Présidée par le Père  Marcien NDAYIZEYE en compagnie de Père Longin
NTIRANYIBAGIRA, la messe de ce dimanche 29 septembre 2019 a été dominée par la
Chorale Saint Nicolas de Fux qui fêtait son
vingt-troisième anniversaire au service liturgique.

Vêtus en bleu et blanc, couleurs de la Vierge Marie, la chorale de dames et messieurs mieux encore de papy et mamy, comme eux-mêmes nous l’ont témoigné pendant l’offertoire, a favorisé la participation active des fidèles dans le chant.

La messe a débutée par la procession avec les servants de messe
munis de la croix à la tête, puis les
choristes, les femmes en tenue traditionnelle
(imvutano) et les hommes en costumes, entonnant le
chant d’entrée, et
en dernière position le célébrant. Signalons que quatre choristes soulevaient
la statue de Saint Nicolas de Flüe dans ce cortège religieux.

L’homélie
du jour a été caractérisée par la lecture du message de la Conférence des Evêques catholiques
du Burundi en vue de raviver l’esprit missionnaire des fidèles chrétiens.

La
Chorale Saint Nicolas de Flüe, pendant le temps dédié à l’offertoire, a offert une bougie allumée tenue par le plus jeune de la
chorale demandant ainsi à et un bouquet de fleurs soulevé par une sexagénaire
qui a débuté avec la chorale. Les deux présents ont été déposés devant la
statue de Saint Nicolas de Flüe par l’intermédiaire des pères Longin et
Marcien.

Qui fut Saint Nicolas de Flue ?

Cet herbager du centre de
la Suisse, du canton d’Unterwald, eut une grande influence dans les cantons de
langue germanique qui ont été à la naissance de la Confédération helvétique.
Malgré son penchant pour la méditation solitaire, il ne suivit pas immédiatement
ce qui était sa vocation première. Il épousa une femme courageuse, Dorothée
Wiss, qui lui donna cinq filles et cinq fils. Il tenait sa place dans la vie
politique du canton comme conseiller, mais aussi comme officier dans l’armée.
Mais ce bon père de famille, cet homme d’un grand civisme, se retire dans un
lieu solitaire pour prier chaque fois qu’il le peut. A cinquante ans, n’y
tenant plus, il se laisse happer par la contemplation. Il demande à sa femme et
à ses grands enfants l’autorisation de se consacrer entièrement à Dieu.
Permission accordée qui devrait mériter à Dorothée aussi la reconnaissance de
l’Église pour l’héroïcité de ses vertus. Nicolas s’enfonce dans la prière. Les
visions mystiques deviennent de plus en plus nombreuses. Son jeûne est absolu,
scrupuleusement vérifié par des espions de l’évêque du lieu. Curieusement, plus
il s’isole, plus il influence la politique de son pays. On vient lui demander
conseil, il dicte ses recommandations, toujours en faveur de la paix et de la
concorde. Et c’est ainsi qu’il sauva sa patrie en 1471, lors de l’invasion de
Charles le Téméraire, duc de Bourgogne qui voulait l’annexer et, en 1481, quand
il rédigea en une nuit une constitution qui empêcha Unterwald de quitter les
autres cantons, au risque de la désagrégation de la confédération.
Canonisé le 15 mai
1947, il est patron principal de la Confédération helvétique.

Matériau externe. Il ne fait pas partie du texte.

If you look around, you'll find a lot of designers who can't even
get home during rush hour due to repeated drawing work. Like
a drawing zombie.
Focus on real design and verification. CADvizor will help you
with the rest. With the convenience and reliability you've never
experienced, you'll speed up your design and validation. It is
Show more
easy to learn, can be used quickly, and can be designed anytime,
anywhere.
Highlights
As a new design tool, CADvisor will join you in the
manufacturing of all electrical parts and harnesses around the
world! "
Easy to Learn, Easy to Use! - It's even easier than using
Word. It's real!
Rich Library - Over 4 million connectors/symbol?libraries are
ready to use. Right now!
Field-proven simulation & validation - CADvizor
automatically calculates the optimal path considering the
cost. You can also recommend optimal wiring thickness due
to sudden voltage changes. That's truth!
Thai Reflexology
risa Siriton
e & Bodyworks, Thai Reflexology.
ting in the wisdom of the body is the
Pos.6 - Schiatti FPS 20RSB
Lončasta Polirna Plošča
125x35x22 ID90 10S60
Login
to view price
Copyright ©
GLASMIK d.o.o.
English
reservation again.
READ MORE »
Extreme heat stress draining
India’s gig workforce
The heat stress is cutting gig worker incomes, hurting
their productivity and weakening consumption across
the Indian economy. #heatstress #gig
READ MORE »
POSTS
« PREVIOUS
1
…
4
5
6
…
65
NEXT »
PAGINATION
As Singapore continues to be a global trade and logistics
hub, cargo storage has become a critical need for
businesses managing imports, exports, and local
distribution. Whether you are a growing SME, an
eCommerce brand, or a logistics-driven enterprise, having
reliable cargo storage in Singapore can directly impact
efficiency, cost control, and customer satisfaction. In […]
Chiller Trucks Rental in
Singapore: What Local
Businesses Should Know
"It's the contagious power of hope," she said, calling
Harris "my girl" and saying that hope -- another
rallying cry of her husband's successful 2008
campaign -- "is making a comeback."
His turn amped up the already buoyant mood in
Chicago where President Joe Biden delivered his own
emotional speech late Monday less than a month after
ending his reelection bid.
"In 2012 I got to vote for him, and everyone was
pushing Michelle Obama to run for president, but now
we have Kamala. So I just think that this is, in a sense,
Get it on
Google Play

Peu avant le chant d’action de grâce, la chorale a
entonné le chant dédié à Saint Nicolas de Flüe dùne seule voix. On peut voir
que ces choristes, à travers cette chorale, ont déjà tissé des liens très
étroits et solides; des liens fondés sur le travail d’équipe, l’entraide et la
collaboration.

La bénédiction finale aura lieu au Sanctuaire comme chaque dernier dimanche du mois après la prière adressée à la Vierge Marie notamment pour ce mois d’octobre dédié au Rosaire.